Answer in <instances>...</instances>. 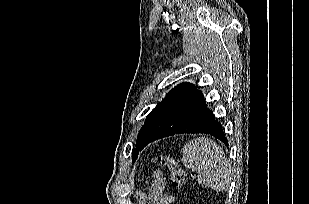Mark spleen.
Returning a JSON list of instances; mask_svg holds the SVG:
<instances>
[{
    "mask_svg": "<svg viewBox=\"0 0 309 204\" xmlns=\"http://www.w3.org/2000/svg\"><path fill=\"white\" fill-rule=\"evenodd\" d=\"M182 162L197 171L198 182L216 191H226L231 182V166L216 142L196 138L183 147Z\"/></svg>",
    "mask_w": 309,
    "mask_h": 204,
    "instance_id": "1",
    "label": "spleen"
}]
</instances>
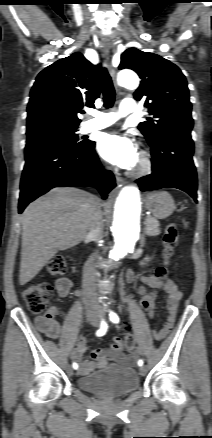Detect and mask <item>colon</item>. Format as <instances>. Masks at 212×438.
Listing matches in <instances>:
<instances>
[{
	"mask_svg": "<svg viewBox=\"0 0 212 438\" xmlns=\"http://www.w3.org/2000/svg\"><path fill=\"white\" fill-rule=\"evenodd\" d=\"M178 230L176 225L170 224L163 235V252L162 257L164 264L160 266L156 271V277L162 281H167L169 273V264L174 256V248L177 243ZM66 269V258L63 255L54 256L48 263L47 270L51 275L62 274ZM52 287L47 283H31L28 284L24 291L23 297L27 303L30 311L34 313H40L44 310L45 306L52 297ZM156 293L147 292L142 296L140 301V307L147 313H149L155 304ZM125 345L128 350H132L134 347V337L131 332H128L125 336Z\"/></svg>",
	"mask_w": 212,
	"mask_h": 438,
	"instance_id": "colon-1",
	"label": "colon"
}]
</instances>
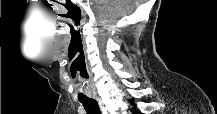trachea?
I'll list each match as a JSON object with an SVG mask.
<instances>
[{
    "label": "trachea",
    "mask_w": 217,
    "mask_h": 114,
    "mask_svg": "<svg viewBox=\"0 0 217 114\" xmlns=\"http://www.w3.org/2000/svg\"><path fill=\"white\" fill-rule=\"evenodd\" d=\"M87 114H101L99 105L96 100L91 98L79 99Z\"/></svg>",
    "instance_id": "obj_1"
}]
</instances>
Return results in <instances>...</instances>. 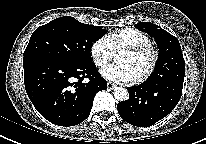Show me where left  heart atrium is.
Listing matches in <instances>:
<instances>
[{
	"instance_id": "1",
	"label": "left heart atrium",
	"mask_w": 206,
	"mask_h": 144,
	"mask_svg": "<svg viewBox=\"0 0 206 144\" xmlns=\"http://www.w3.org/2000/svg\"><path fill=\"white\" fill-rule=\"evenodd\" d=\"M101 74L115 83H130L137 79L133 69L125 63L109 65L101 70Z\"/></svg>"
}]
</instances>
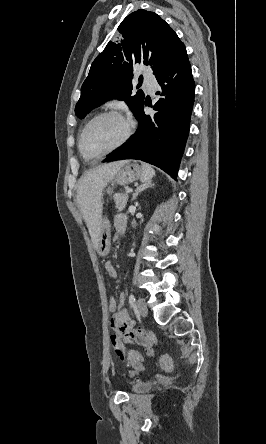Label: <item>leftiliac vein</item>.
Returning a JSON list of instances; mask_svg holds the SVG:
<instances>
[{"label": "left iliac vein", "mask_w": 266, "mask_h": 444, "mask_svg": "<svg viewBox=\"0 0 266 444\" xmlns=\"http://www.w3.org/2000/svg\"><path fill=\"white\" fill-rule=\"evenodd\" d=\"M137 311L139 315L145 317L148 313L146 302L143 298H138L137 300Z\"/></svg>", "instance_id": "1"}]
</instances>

.....

§ What the exercise asks: Please restate, word for word, the lines from the one with "Label: <item>leftiliac vein</item>." through the final line of the material, both included, and omit the pictures.

§ Response to this task:
Label: <item>leftiliac vein</item>.
Returning a JSON list of instances; mask_svg holds the SVG:
<instances>
[{"label": "left iliac vein", "mask_w": 266, "mask_h": 444, "mask_svg": "<svg viewBox=\"0 0 266 444\" xmlns=\"http://www.w3.org/2000/svg\"><path fill=\"white\" fill-rule=\"evenodd\" d=\"M137 311L139 315L145 317L148 313L146 302L143 298H138L137 300Z\"/></svg>", "instance_id": "1"}]
</instances>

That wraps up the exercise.